Plus, she really liked the idea of the book, which is rooted in feminism, and its editors, two university professors who were inspired to put together the collection because of the interest and debate that sprung from the Star’s 2011 story.

“I know I have celebrity status and if that helps get the book out there ... but it’s not like my chapter is the best one!”

This is what feminism looks like - declaring that gender is a social construct and denying the biological reality, and then using this flawed theory to confuse children about their gender during their formative years.

It's hard enough to be a man in the modern world with the lies and mixed messages we receive every day. Raising a boy as a gender-fluid individual until adulthood is akin to making them play Monopoly with no money - the disadvantage in life will almost be insurmountable.

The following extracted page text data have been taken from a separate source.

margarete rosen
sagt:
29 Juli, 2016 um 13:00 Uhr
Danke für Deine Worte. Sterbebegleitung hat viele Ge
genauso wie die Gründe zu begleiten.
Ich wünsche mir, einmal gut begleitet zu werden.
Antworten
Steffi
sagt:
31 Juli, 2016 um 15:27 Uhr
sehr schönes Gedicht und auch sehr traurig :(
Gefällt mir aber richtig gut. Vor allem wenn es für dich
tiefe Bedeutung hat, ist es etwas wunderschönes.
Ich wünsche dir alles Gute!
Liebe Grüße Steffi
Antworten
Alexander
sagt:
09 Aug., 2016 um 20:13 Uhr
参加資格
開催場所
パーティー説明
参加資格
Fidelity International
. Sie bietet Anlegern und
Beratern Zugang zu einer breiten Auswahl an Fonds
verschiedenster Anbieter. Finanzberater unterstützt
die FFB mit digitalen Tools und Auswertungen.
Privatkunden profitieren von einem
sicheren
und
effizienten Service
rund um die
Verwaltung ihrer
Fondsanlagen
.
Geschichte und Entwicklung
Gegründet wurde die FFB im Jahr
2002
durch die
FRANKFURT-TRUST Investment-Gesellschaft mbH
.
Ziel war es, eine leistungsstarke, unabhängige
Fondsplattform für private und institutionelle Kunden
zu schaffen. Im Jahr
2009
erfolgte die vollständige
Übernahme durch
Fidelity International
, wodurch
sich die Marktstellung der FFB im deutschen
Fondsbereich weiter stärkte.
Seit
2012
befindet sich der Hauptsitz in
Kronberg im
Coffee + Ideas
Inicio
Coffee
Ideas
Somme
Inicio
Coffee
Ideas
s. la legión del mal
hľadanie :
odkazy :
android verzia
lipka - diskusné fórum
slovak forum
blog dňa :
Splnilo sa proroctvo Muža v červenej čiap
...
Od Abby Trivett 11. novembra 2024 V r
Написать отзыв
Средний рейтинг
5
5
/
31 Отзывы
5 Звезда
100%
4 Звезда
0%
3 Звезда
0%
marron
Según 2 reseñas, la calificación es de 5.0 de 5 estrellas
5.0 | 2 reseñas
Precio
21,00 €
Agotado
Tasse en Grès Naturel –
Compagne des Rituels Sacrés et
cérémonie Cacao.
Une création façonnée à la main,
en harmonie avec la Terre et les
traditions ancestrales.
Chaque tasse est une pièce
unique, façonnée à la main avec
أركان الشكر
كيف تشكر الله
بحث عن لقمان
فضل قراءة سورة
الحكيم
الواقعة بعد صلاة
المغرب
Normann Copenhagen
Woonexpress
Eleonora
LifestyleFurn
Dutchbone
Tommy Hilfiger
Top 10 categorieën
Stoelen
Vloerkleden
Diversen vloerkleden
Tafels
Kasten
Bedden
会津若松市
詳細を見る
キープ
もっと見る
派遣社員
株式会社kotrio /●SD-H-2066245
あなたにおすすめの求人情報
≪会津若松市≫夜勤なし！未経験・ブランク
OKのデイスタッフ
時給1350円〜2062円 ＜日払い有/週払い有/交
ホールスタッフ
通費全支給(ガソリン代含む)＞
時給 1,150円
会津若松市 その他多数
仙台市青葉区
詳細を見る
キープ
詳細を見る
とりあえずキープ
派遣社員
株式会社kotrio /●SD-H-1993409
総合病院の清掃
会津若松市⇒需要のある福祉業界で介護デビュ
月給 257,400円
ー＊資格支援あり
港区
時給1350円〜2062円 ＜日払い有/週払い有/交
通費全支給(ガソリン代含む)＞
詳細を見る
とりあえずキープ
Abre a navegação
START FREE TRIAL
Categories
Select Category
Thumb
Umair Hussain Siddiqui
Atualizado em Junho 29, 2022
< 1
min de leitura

EDIT: Interesting reading from Wikipedia: https://en.wikipedia.org/wiki/Environment_and_sexual_orientation#Childhood_gender_nonconformity

Peter Bearman showed that males with a female twin are twice as likely to report same-sex attractions, unless there was an older brother. He says that his findings support the hypothesis that less gendered socialization in early childhood and preadolescence shapes subsequent same-sex romantic preferences. He suggests that parents of opposite-sex twins are more likely to give them unisex treatment, but that an older brother establishes gendersocializing mechanisms for the younger brother to follow.


Lessons Learned: if the feminists get their way, we're looking at a future where men and women have a blurred gender identity due to being raised "genderless" by enlightened parents.